In my opinion the price is overkill and the prices are set at the national level, so unless you order a ton of it (semi-truck load) you probably aren't going to get much of a break in price. 

Like another person said, better off with something like super paint or cashmere at probably half price. If your worried about flow, then just add a little conditioner to it (XIM or Flo), problem solved.


----------



## jr.sr. painting (Dec 6, 2013)

Emerald SUCKS! This coming from a SW fan. I have used it in satin matte and newest flat. Used all in deep and white bases. None of them are true to the advertised sheen and hat band like crazy not to mention holidays, streaking, and flash terrible over mud spots. For their top of the line paint it's very disappointing


----------



## HD painting (May 27, 2013)

Ive heard if your spending that $ go with aura. I'm a SW user also but I feel like I should try some BM to widen my scope of product knowledge. 
I painted a family members bathroom with a mistint emerald satin. So it could have been cursed to begin with. But it was an off white and it wouldn't cover baby blue in 3 coats! Still could see through it. I was not impressed with the hide. The film felt tough. Maybe I should get a real gal though not a mistint...


----------



## PACman (Oct 24, 2014)

Gurnoe said:


> No disrespect to ya but I don't agree with this part at all. One coat over an existing alkyd white:


Ok I guess I need to be a little more specific. Reds with NO red oxide pigment in them. Red oxide pigment by it very nature hides quite well. At least that is the pigment color I am seeing in this picture. Bright true reds in Emerald usually don'y hide very well because SW is still using ancient pigment technology. Even their "0-voc" pigments.


----------



## NotAChemist (Jan 23, 2016)

PACman said:


> Ok I guess I need to be a little more specific. Reds with NO red oxide pigment in them. Red oxide pigment by it very nature hides quite well. At least that is the pigment color I am seeing in this picture. Bright true reds in Emerald usually don'y hide very well because SW is still using ancient pigment technology. Even their "0-voc" pigments.

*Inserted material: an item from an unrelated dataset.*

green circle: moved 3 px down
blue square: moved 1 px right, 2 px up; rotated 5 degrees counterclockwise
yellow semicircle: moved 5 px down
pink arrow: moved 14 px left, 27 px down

Same thing I thought when I seen that. Haven't used Emerald, so I can't comment, but that's not the kind of bright red that doesn't hide. Think cherry red, not brick red.


----------



## gpainting (Jan 13, 2016)

I used it because I got a "deal" and the rep was trying to push it, I was expecting it to be better then super paint, which is what I like to use on interior. For me it was harder to work with and took longer to get it looking good, other than application, I think its a good paint, but way overpriced.


----------



## Gurnoe (Sep 5, 2015)

PACman said:


> Ok I guess I need to be a little more specific. Reds with NO red oxide pigment in them. Red oxide pigment by it very nature hides quite well. At least that is the pigment color I am seeing in this picture. Bright true reds in Emerald usually don'y hide very well because SW is still using ancient pigment technology. Even their "0-voc" pigments.


Fair enough, but I definitely would have bid this for primer and possibly 3 coats several years ago, even though it's not a lipstick-y red. I bid the job assuming I'd get the color matched in Aura but I used Emerald because of the 40% off trial and to be able to say I'm familiar with all of the new products. The HO has made unsolicited contact with me several times since to mention how much he loves the red walls so as a residential painter that's ultimately what matters. 

I didn't disagree with any of your other statements even though I don't recall the smell of the paint. I'm not trying to suggest that Emerald the same as Aura, the price is definitely waay to high! It's not a bad finish if you can jump through all of the hoops to put it on. I really dislike how draggy most new paints are - miserable to apply. I've read people have issues with lap lines and stuff like that but that's true for Aura as well. To me as somebody who buys both and doesn't sell either - I'd always opt for Aura unless SW significantly drops the price of Emerald. If I showed up to a job and the HO had purchased Emerald I certainly wouldn't eschew it and go out of my way to buy Aura instead. You know better than I do PAC that SW being a ubiquitous brand in paint, they're going to sell a ton of the stuff to diyers regardless of the poor tints or monopoly-driven price. Washable flat ooooooohh.....


----------



## PACman (Oct 24, 2014)

gpainting said:


> I used it because I got a "deal" and the rep was trying to push it, I was expecting it to be better then super paint, which is what I like to use on interior. For me it was harder to work with and took longer to get it looking good, other than application, I think its a good paint, but way overpriced.


Exactly.


----------



## SemiproJohn (Jul 29, 2013)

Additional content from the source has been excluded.